Het was een klassieke setting. Mijn man, mijn kersverse zoontje en ik waren net thuisgekomen uit het ziekenhuis. Na een slapeloze nacht – maar desondanks een goede nacht, omdat we in een vertrouwde omgeving waren – werd ik wakker en kroop ik in bed om mijn lieve nieuwe zoontje te zogen.
Maar hij wilde er niets van weten. Zodra hij mijn borst zag, maakte hij zich druk en draaide zich om.
Na ongeveer een uur proberen, belden we het ziekenhuis en vroegen wat we moesten doen. Men was het erover eens dat we hem terug moesten brengen naar het ziekenhuis.
Wel, het was een regenachtige 4 juli, en ook nog eens een zaterdag, dus moesten we naar de eerste hulp.
Mijn arme lieve babyjongen kreeg meteen geelzucht en er werd een lactatiekundige geroepen om met me te praten.
Toen de lactatiekundige me zag, riep ze uit: “Oh mijn god, wat heb jij een gezwollen borsten!”
Ze prikte in mijn borsten en schudde haar hoofd. Mijn borsten waren zo vol als een basketbal dat de melk zich ophoopte in een aantal pijnlijke knobbels in mijn oksels die groter waren dan een golfbal.
“Je hebt hyperlactaion,” zei ze na een kort onderzoek. Toen riep ze dat er een borstkolf naar me toe moest worden gebracht.

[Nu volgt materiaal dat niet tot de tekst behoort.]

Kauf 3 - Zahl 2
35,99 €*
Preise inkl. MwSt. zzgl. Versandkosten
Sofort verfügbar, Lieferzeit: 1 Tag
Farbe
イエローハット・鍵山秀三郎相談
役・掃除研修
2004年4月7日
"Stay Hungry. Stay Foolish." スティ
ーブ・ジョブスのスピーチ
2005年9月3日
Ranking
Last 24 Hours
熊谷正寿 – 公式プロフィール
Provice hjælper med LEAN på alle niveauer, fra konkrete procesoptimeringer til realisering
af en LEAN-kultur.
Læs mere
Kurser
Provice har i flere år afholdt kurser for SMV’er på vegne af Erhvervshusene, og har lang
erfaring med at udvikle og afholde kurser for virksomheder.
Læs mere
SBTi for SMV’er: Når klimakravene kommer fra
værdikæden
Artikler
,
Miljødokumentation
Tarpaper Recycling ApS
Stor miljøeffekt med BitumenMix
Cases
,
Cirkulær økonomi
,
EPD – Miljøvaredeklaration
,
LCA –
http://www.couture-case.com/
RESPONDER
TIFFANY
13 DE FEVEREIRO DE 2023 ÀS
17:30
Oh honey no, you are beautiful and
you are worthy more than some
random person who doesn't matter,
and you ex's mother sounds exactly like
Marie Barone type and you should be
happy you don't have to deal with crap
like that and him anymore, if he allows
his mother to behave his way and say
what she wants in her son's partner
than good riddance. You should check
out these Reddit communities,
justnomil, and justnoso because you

Ik prijs God voor die Medela-borstkolf van ziekenhuiskwaliteit die me die dag te hulp schoot. Het verlichtte de enorme druk waarvan ik eerder dacht dat het normaal was. Bovendien gaf het mijn arme kleine jongen verse melk te eten.

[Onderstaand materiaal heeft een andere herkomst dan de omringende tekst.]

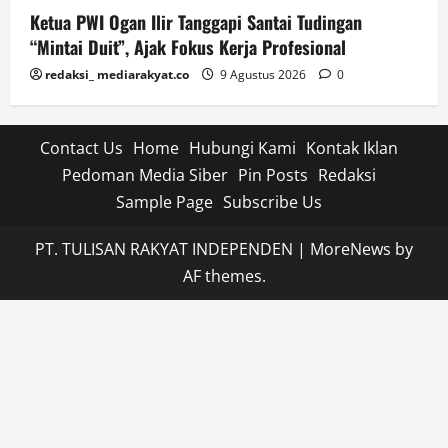
Ketua PWI Ogan Ilir Tanggapi Santai Tudingan
“Mintai Duit”, Ajak Fokus Kerja Profesional
redaksi_ mediarakyat.co
9 Agustus 2026
0
Contact Us
Home
Hubungi Kami
Kontak Iklan
Pedoman Media Siber
Pin Posts
Redaksi
Sample Page
Subscribe Us
PT. TULISAN RAKYAT INDEPENDEN
|
MoreNews
by
AF themes.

Om de drie uur die nacht kolfde ik, probeerde ik mijn baby borstvoeding te geven, die er nog steeds niets van wilde weten, en gaf hem daarna afgekolfde melk via een flesje.
De volgende ochtend werden we weer uit het ziekenhuis ontslagen. Deze keer gewapend met meer kennis over wat er met mijn lichaam aan de hand was.
Toen we thuiskwamen, ging mijn man een ziekenhuiskolf huren, zodat ik de druk kon verlichten en mijn baby kon voeden. Na ongeveer een maand huren, kochten we een Medela Freestyle kolf.
Ik wou dat ik kon zeggen dat het kleine mannetje en ik eindelijk geslaagd waren in het geven van borstvoeding. Maar dat is gewoon niet hoe ons verhaal ging. Ik heb elke dag urenlang geprobeerd om de kleine meneer aan de borst te krijgen, maar hij schreeuwde elke sessie en weigerde om goed aan te leggen. We bezochten vele bijeenkomsten van lactatiekundigen, ontmoetten andere moeders die borstvoeding gaven, en probeerden zo goed als we konden. Maar ik was nooit in staat om mijn eerstgeboren baby succesvol borstvoeding te geven.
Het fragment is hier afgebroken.